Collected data
Content starts
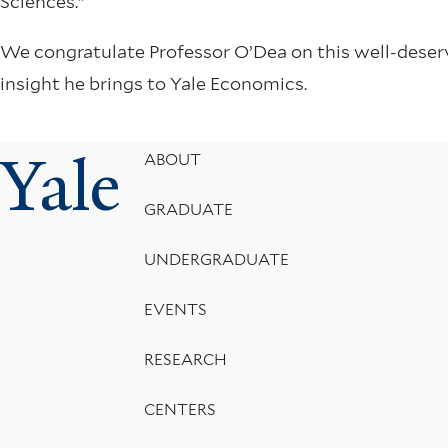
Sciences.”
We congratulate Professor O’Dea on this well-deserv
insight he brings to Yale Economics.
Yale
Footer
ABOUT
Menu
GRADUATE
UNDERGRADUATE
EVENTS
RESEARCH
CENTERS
Content ends
WHAT YOU WILL DO. Without including any pictures, copy every line above exactly.

SOLUTION TO THE EXERCISE.
Sciences.”
We congratulate Professor O’Dea on this well-deserv
insight he brings to Yale Economics.
Yale
Footer
ABOUT
Menu
GRADUATE
UNDERGRADUATE
EVENTS
RESEARCH
CENTERS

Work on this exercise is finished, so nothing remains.